Rui leva un sourcil à ce prix en grimçant intérieurement. C'était un peu plus de la moitié du prix d'une mission de bas grade de niveau Écuyer. L'Union Martiale le pressait comme un citron !
« Vous devez également reconnaître et accepter certains termes et conditions stipulés par l'Union Martiale. » dit-elle en tendant un formulaire de reconnaissance et un stylo vers Rui.
Rui le parcourut rapidement, désintéressé.
C'était relativement strict, mais rien d'extrême. Il n'avait pas le droit de diffuser les informations achetées auprès de l'Union Martiale et serait tenu responsable de toute diffusion non autorisée et pénalisé.

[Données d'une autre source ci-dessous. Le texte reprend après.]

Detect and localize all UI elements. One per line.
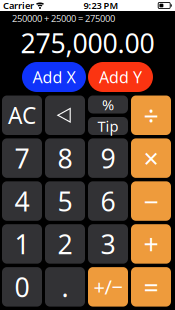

Rui trouvait compréhensible que l'Union Martiale soit aussi restrictive sur les informations qu'elle vendait. Toutes les informations qu'elle vendait à ses clients avaient été acquises par des moyens nécessitant beaucoup de financement et de ressources. Toute information technique scientifique était une information obtenue avec peine après des années de recherche. Les informations non scientifiques étaient aussi obtenues par le département du renseignement qui nécessitait un financement et des ressources massifs pour fonctionner correctement.
Si l'Union Martiale permettait à ses clients de revendre l'information à des prix inférieurs aux siens, cela en ferait une affaire entièrement perdante. Elle devait au minimum atteindre l'équilibre, sinon c'était une charge.
Rui signa simplement le formulaire de reconnaissance en jetant un coup d'œil au volume considérable de livres et documents que le personnel avait rassemblés.
« Souhaitez-vous vous le faire livrer ou préférez-vous l'emporter vous-même ? » demanda-t-elle en souriant.
« Je l'emporte, merci. »
Heureusement, ils étaient soigneusement emballés ensemble, ce qui rendait le transport en personne moins contraignant. Mais restait une tâche importante pour un humain normal.
Rui siffla en rentrant chez lui par Marche Céleste avec deux énormes sacs remplis de littérature scientifique centrée sur l'Art Martial.
« Si la réponse n'est pas là-dedans, elle n'est probablement nulle part. » soupéra Rui en regardant les livres et documents qu'il rapportait chez lui avec espoir.
Tout ce qu'il pouvait faire, c'était prier.